▶ **Work order**
Whatever runs from the line with "tenete agli animali, se tenete" to the end of the records below must be copied exactly, with nothing else included.

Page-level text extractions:
───

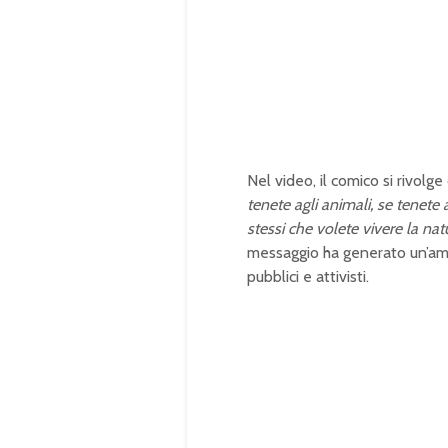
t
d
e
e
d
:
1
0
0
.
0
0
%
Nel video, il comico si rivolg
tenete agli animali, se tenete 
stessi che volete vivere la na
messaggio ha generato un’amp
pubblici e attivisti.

───

▶ **The completed task**
tenete agli animali, se tenete 
stessi che volete vivere la na
messaggio ha generato un’amp
pubblici e attivisti.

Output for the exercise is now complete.